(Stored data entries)
********

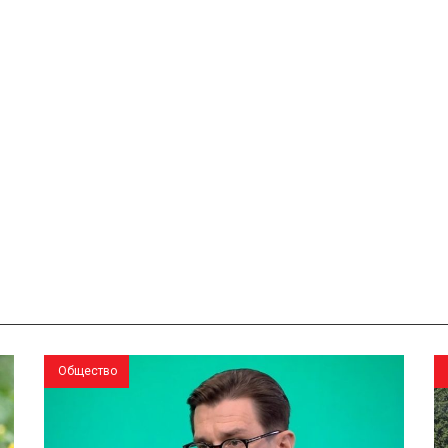
Общество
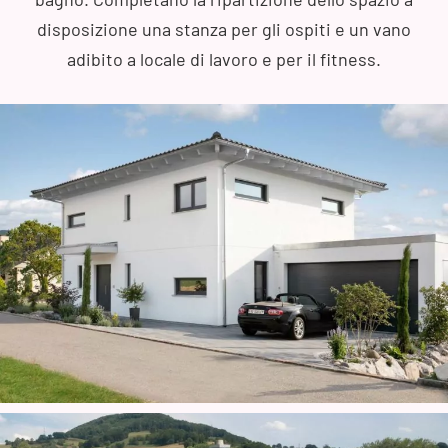
disposizione una stanza per gli ospiti e un vano
adibito a locale di lavoro e per il fitness.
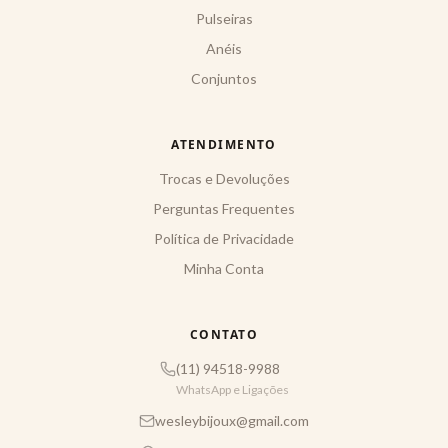
Pulseiras
Anéis
Conjuntos
ATENDIMENTO
Trocas e Devoluções
Perguntas Frequentes
Política de Privacidade
Minha Conta
CONTATO
(11) 94518-9988
WhatsApp e Ligações
wesleybijoux@gmail.com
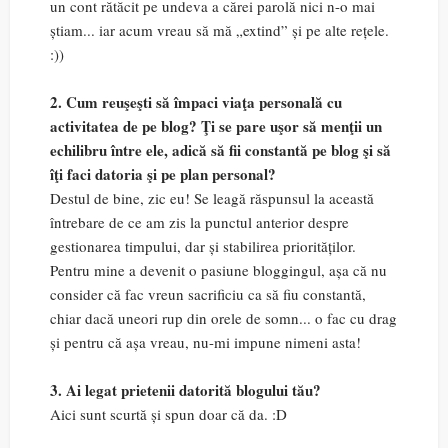
un cont rătăcit pe undeva a cărei parolă nici n-o mai
știam... iar acum vreau să mă „extind” și pe alte rețele.
:))
2. Cum reuşeşti să împaci viaţa personală cu
activitatea de pe blog? Ţi se pare uşor să menţii un
echilibru între ele, adică să fii constantă pe blog şi să
îţi faci datoria şi pe plan personal?
Destul de bine, zic eu! Se leagă răspunsul la această
întrebare de ce am zis la punctul anterior despre
gestionarea timpului, dar și stabilirea priorităților.
Pentru mine a devenit o pasiune bloggingul, așa că nu
consider că fac vreun sacrificiu ca să fiu constantă,
chiar dacă uneori rup din orele de somn... o fac cu drag
și pentru că așa vreau, nu-mi impune nimeni asta!
3. Ai legat prietenii datorită blogului tău?
Aici sunt scurtă și spun doar că da. :D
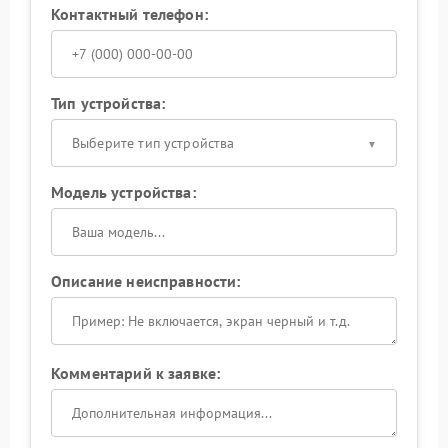
Контактный телефон:
Тип устройства:
Выберите тип устройства
Модель устройства:
Описание неисправности:
Комментарий к заявке:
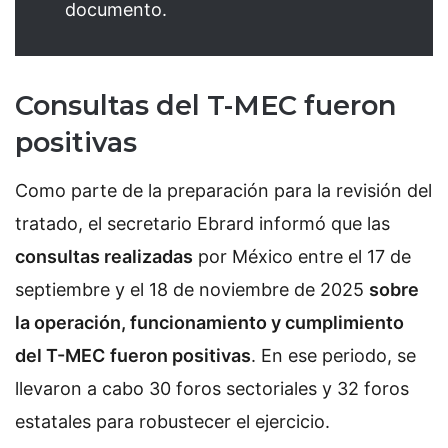
documento.
Consultas del T-MEC fueron
positivas
Como parte de la preparación para la revisión del
tratado, el secretario Ebrard informó que las
consultas realizadas
por México entre el 17 de
septiembre y el 18 de noviembre de 2025
sobre
la operación, funcionamiento y cumplimiento
del T-MEC
fueron positivas
. En ese periodo, se
llevaron a cabo 30 foros sectoriales y 32 foros
estatales para robustecer el ejercicio.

********

- [Description of the task]: Wherever a line in the entries above holds "para", copy that line.

- [Reply]:
Como parte de la preparación para la revisión del
estatales para robustecer el ejercicio.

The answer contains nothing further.